→ **Problem to solve**
For the records below, reproduce exactly the line that contains "Identify the location of さすがに無駄遣いし過ぎだよな……来月は少し自重しよう." and all subsequent lines, with nothing left out and nothing added.

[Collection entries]
◆ ◆ ◆

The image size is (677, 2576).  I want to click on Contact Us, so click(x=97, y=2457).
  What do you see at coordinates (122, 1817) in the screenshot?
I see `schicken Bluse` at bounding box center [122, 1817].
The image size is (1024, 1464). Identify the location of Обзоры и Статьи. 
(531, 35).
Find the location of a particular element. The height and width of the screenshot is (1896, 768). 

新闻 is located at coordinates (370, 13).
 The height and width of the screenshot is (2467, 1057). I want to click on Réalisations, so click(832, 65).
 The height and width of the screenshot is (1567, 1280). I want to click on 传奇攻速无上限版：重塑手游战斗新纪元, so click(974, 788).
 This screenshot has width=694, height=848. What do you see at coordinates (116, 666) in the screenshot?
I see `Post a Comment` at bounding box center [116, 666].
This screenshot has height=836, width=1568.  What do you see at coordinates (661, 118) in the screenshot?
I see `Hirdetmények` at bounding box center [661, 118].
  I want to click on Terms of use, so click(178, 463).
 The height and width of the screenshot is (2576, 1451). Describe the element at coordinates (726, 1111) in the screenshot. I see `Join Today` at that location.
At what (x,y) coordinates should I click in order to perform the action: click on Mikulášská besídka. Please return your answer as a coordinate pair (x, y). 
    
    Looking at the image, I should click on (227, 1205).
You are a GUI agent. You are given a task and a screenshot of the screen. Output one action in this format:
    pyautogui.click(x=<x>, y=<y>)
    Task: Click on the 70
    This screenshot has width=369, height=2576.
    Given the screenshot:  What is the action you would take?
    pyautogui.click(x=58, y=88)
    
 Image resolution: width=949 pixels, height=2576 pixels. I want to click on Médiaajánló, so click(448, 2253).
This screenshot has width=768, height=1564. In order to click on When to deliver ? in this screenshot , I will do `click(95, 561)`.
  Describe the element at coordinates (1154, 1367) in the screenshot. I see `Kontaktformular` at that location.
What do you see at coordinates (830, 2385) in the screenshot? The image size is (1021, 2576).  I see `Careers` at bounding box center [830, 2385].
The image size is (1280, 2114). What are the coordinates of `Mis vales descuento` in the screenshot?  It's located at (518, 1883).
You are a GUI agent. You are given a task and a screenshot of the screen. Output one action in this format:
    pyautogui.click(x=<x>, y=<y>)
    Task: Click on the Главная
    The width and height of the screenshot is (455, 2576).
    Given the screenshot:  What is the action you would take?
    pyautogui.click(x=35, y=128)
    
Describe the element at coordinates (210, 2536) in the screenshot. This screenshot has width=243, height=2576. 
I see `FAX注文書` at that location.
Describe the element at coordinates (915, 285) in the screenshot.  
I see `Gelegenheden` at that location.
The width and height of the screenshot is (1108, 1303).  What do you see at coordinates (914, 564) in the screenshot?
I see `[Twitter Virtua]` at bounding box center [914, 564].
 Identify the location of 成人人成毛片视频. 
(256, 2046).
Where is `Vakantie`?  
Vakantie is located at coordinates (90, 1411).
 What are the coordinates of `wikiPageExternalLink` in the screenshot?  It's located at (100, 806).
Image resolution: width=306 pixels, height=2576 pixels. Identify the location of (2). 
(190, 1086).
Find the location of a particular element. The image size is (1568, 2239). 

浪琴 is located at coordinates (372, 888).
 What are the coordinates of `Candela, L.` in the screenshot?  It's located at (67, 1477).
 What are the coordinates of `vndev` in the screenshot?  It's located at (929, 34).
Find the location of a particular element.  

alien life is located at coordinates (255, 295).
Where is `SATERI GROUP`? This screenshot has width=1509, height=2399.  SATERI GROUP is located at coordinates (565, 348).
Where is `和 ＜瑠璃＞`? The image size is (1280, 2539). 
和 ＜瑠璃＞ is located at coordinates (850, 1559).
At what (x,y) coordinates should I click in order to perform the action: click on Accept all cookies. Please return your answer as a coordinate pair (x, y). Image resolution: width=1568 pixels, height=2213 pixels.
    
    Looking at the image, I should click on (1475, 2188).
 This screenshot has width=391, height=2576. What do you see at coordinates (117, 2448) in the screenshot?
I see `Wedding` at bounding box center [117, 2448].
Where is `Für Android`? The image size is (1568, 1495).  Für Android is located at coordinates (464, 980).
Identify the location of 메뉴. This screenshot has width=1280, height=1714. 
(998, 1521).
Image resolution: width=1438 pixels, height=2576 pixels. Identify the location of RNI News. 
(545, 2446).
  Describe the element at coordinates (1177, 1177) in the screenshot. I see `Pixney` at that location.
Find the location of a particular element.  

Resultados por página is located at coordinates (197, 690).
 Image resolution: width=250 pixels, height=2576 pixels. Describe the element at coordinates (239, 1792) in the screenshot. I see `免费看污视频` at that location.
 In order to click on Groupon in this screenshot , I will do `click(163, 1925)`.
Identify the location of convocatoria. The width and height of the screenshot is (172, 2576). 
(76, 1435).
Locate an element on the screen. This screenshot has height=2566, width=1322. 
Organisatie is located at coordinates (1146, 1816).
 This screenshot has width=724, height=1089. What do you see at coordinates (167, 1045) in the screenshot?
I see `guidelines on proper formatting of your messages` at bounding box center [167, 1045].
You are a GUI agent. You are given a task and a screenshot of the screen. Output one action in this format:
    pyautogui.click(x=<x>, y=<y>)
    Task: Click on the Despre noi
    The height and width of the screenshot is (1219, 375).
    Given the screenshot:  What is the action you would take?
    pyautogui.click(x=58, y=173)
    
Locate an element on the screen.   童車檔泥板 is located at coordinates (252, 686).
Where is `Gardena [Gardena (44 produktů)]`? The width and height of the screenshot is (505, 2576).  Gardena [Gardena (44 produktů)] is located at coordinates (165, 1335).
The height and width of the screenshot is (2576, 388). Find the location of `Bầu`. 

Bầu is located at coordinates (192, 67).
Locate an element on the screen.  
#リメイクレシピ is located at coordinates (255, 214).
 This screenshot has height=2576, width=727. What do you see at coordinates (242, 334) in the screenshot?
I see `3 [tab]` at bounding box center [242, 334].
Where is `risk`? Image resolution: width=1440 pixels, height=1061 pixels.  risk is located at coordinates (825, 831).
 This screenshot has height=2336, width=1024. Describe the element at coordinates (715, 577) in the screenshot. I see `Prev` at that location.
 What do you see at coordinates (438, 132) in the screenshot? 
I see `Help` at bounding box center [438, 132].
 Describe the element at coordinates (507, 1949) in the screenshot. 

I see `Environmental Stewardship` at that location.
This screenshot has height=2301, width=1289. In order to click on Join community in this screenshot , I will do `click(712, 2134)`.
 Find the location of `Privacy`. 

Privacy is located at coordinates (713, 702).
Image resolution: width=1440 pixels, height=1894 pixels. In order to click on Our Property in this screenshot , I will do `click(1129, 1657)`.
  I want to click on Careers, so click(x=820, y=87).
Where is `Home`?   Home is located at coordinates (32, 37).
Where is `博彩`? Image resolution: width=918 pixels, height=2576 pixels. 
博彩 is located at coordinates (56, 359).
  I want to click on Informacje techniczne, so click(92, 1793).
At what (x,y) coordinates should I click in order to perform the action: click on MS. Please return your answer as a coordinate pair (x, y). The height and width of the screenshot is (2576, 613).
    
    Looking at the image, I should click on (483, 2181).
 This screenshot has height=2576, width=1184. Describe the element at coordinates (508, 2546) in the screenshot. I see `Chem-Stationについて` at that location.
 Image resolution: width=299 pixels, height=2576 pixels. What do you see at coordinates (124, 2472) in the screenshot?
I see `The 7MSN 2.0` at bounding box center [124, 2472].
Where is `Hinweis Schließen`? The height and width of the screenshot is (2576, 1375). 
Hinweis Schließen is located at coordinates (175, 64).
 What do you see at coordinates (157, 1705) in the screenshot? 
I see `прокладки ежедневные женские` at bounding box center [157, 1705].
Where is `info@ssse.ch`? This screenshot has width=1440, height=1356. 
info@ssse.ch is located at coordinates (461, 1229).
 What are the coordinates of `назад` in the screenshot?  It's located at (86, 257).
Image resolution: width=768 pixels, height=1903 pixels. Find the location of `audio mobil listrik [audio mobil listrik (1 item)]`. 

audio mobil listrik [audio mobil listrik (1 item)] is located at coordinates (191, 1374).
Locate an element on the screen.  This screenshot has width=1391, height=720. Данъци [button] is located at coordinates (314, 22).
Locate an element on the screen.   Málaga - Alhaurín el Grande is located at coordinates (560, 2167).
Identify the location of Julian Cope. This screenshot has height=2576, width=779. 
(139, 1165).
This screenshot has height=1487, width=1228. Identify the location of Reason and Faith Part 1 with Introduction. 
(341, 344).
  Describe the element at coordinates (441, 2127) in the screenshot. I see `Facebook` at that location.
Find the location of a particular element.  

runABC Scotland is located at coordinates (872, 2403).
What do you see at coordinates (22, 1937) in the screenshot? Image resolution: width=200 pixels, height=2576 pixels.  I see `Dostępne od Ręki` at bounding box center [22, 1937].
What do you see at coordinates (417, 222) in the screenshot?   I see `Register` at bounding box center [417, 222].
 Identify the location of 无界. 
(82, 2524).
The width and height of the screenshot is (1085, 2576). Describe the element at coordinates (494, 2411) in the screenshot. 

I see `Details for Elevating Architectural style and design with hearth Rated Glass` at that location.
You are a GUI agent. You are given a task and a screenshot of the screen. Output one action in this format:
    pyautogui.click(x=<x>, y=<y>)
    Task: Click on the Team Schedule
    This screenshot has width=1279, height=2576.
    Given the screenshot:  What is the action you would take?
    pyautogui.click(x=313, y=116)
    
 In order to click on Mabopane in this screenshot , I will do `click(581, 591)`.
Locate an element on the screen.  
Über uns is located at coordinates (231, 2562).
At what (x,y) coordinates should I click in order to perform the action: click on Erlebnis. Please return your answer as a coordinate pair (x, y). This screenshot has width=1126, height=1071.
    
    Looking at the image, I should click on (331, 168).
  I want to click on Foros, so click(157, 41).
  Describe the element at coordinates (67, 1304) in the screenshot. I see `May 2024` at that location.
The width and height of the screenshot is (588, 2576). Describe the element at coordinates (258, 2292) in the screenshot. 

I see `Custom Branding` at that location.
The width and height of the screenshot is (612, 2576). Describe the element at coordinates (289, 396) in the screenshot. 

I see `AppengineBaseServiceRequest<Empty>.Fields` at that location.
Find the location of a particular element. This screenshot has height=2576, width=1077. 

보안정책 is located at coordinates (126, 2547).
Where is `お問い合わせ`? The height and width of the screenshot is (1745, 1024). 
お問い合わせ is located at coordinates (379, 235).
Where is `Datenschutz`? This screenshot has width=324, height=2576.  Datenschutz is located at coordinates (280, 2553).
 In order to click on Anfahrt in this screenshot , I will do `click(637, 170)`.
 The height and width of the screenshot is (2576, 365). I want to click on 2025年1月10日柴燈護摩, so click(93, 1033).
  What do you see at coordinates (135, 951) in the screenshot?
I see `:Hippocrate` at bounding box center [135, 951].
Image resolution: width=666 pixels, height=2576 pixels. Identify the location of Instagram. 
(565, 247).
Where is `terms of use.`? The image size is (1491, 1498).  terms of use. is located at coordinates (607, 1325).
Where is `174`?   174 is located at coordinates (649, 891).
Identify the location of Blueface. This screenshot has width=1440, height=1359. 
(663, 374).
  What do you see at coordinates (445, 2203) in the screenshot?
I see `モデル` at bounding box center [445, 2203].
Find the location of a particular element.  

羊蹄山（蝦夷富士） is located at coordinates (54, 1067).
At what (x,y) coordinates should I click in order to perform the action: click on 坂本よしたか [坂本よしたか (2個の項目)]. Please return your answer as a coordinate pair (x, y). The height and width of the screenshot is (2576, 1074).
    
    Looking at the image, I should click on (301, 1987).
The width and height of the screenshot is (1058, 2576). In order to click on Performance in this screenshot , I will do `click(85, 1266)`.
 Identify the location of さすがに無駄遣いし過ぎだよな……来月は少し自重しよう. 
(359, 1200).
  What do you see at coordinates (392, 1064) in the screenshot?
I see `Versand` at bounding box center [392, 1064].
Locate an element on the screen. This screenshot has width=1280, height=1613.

◆ ◆ ◆

→ **Answer to this problem**
 Identify the location of さすがに無駄遣いし過ぎだよな……来月は少し自重しよう. 
(359, 1200).
  What do you see at coordinates (392, 1064) in the screenshot?
I see `Versand` at bounding box center [392, 1064].
Locate an element on the screen. This screenshot has width=1280, height=1613.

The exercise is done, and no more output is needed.